(Dataset records)
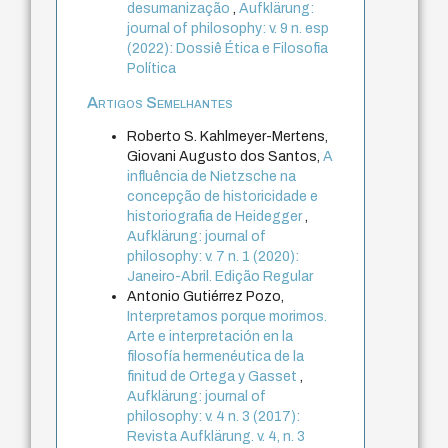
desumanização
,
Aufklärung:
journal of philosophy: v. 9 n. esp
(2022): Dossiê Ética e Filosofia
Política
Artigos Semelhantes
Roberto S. Kahlmeyer-Mertens,
Giovani Augusto dos Santos,
A
influência de Nietzsche na
concepção de historicidade e
historiografia de Heidegger
,
Aufklärung: journal of
philosophy: v. 7 n. 1 (2020):
Janeiro-Abril. Edição Regular
Antonio Gutiérrez Pozo,
Interpretamos porque morimos.
Arte e interpretación en la
filosofía hermenéutica de la
finitud de Ortega y Gasset
,
Aufklärung: journal of
philosophy: v. 4 n. 3 (2017):
Revista Aufklärung. v. 4, n. 3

REQUIREMENT:
Using the entries above, copy exactly the lines from the one containing "Janeiro-Abril. Edição Regular" through the last, both included.

EXERCISE SOLUTION:
Janeiro-Abril. Edição Regular
Antonio Gutiérrez Pozo,
Interpretamos porque morimos.
Arte e interpretación en la
filosofía hermenéutica de la
finitud de Ortega y Gasset
,
Aufklärung: journal of
philosophy: v. 4 n. 3 (2017):
Revista Aufklärung. v. 4, n. 3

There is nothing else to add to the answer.